Accusé de passivité par de nombreux détracteurs, le président Touadéra a adopté une stratégie de contentement général, au prix de ne satisfaire personne. Mi-septembre, il a ainsi inclus des représentants des principaux groupes armés au gouvernement, malgré sa volonté martelée à maintes reprises de mettre en place une « justice implacable ». « C’est le prix à payer pour la paix », soupire un autre membre du gouvernement, sous couvert d’anonymat. Mais un tel geste d’apaisement risque d’être mal interprété, voire de susciter des réactions violentes.
A cela s’ajoute le fait que les affrontements ont pris une nouvelle allure. Les groupes armés, une quinzaine recensés, combattent sans relâche pour le contrôle des ressources naturelles et la conquête du gâteau politique. Il ne s’agit plus seulement du bras de fer entre la coalition de l’ex-Séléka et les milices anti-Balakas.
Pour sortir de l’impasse, l’Onu a lancé en septembre dernier un programme de Désarmement, Démobilisation et Réinsertion (DDR), présenté comme l’indispensable stratégie de sortie de crise. Quelques groupes armés l’ont certes accepté, mais celui-ci commence à peine et reste fragile. De même, l’Europe et la France forment l’armée nationale, et une Cour Pénale Spéciale (CPS), chargée de juger les crimes commis dans le pays depuis 2003, a été créée.

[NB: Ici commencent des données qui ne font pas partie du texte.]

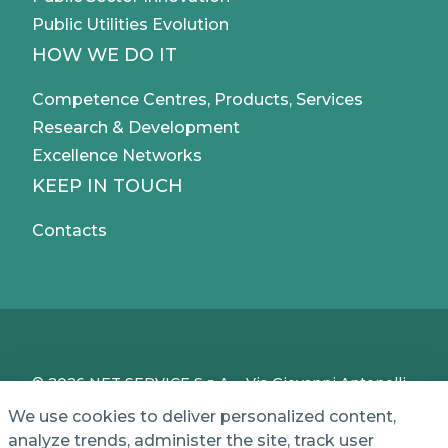
Public Utilities Evolution
HOW WE DO IT
Competence Centres, Products, Services
Research & Development
Excellence Networks
KEEP IN TOUCH
Contacts
© 2026 NET SERVICE S.p.A. - Via Giovanni Antonelli,
50 - 00197 Roma, Italy - VAT / TC IT04339710370 -
We use cookies to deliver personalized content,
Share Capital of € 1,000,000 - REA (Economic and
analyze trends, administer the site, track user
Administrative Index No.) BO 386883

Mais les soldats centrafricains formés n’ont toujours que très peu d’armes, en raison de l’embargo instauré en 2013 par l’Onu, et la CPS n’est pas encore opérationnelle. « C’est un pays sous perfusion internationale », juge le patron d’une ONG sur place, cité par l’AFP.
A cela s’ajoutent d’autres maux du fait de l’absence de l’Etat : les frontières de la Centrafrique sont plus que jamais poreuses et autorisent tous les trafics, armes avec les deux, Congo et le Soudan, bétail avec le Tchad, diamants avec le Cameroun. Autant de facteurs qui font qu’aujourd’hui, 1,1 million de Centrafricains sont déplacés : 600 000 sont déplacés à l’intérieur du pays et 513 000 dans des pays voisins.